“Stavolta giuro ci vado a parlare”.
Anna si lavava il viso con insolita energia, pensando che quel giorno avrebbe trovato il coraggio di andare da Luca Baldini e dirgli qualcosa. Non sapeva ancora di preciso cosa, perché era incerta se parlargli delle sue passioni, anche se di sicuro non avrebbe parlato del tempo che dedicava a guardare le stelle col telescopio, perché l’avrebbe fatta passare per una un po’ stramba. Prima di tutto, però, doveva arrivare a parlargli. Chissà se si era già accorto di lei? Giurava di averlo visto in più occasioni mentre, incrociando il suo sguardo, le lanciava un sorriso.
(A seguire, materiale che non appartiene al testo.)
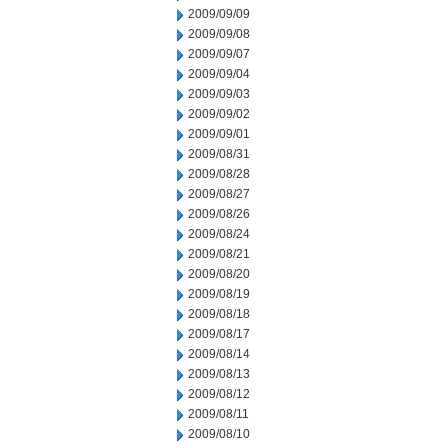
2009/09/09
2009/09/08
2009/09/07
2009/09/04
2009/09/03
2009/09/02
2009/09/01
2009/08/31
2009/08/28
2009/08/27
2009/08/26
2009/08/24
2009/08/21
2009/08/20
2009/08/19
2009/08/18
2009/08/17
2009/08/14
2009/08/13
2009/08/12
2009/08/11
2009/08/10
Di certo quelli erano sorrisi di intesa, benché fossero lampi tra i ragazzi nei corridoi.
Quella sera sarebbe andata con le compagne di classe al luna park, aveva sentito che ci sarebbero stati tutti perché era una delle ultime sere, poi quel posto che non esisteva, fatto di grida e di magia, in cui tutto poteva succedere, si sarebbe dissolto nel nulla. Qualche giorno e sarebbe diventato nuovamente il piazzale sconnesso dove si muovevano solo le erbacce e qualche cane solitario.
Ci era andata spesso con Betta, l’amica di sempre, quella che comunque c’era e con cui aveva condiviso tutto, finché aveva vissuto al paese.
Continuavano ad andare a scuola insieme, ma mentre Betta si spostava ogni giorno, Anna si era trasferita. Finalmente sua madre aveva trovato un lavoro in città e Anna era entrata in una nuova dimensione, piena di facce nuove, ma ancora troppo lontane. Scalpitava e avrebbe voluto far parte da subito di uno di quei gruppi di amiche che camminano insieme in centro, che si stringono le une alle altre per proteggersi e per ridere più forte senza vergogna. Uno di quei gruppi in cui le amiche si sentono prima di uscire, per vestirsi allineate, senza correre il rischio di essere diverse.
In fondo aveva tempo per trovare nuove amiche, diceva sua madre, così come aveva tempo per crescere e capire quanto fosse importante trovare il suo modo di vestirsi e di muoversi. Ma sua madre non poteva capire la fatica di camminare da sola. Ora che non doveva trascorrere intere ore ogni giorno per spostarsi dal paese e andare a scuola, si muoveva da sola, a piedi. Le mancava Betta, le mancavano le lunghe chiacchiere che facevano sedute sul muretto davanti al bar del paese. Prima bastavano loro due, non avevano bisogno del bozzolo di un gruppo, potevano ridere forte senza che i soliti tizi seduti al bar si girassero a guardarle storto. Ora, pur ritrovandosi a camminare sola, continuava a pensare che le cose sarebbero cambiate per il meglio.
Ciò che invece era rimasto uguale era il rapporto con sua madre, che quando rientrava a casa si sedeva accanto a lei e le raccontava di sé, ma soprattutto la ascoltava, voleva sapere cosa aveva scoperto, con chi aveva parlato e se era felice. Poi la guardava negli occhi per qualche istante e capiva da sé le pieghe dei suoi sentimenti.
Erano solo loro due, suo padre si era trovato una donna meno problematica, aveva detto. La verità era che sua madre era troppo intelligente per lui e un giorno, finalmente, quella routine di liti e malumori finì. Ora poi che la sua vita in città assumeva la forma tanto attesa, Anna sentiva che suo padre non le sarebbe mancato, nonostante la rabbia e la casa vuota.
Il giorno prima, Giusi aveva inspiegabilmente invitato lei e Betta ad uscire con le sue amiche. Quello di Giusi era il gruppo più esclusivo della classe e Anna non aveva mai osato avvicinarsi a loro, continuando a sedersi sempre e solo con Betta.
Aveva il sospetto che sua madre si fosse messa in mezzo per combinare l’uscita e, anche se non avrebbe voluto passare per quella che implorava compagnia, aveva deciso di occuparsene un’altra volta, perché quel giorno l’occasione era imperdibile: sarebbero andate al luna park col gruppo di Giusi e tutto si stava apparecchiando alla perfezione.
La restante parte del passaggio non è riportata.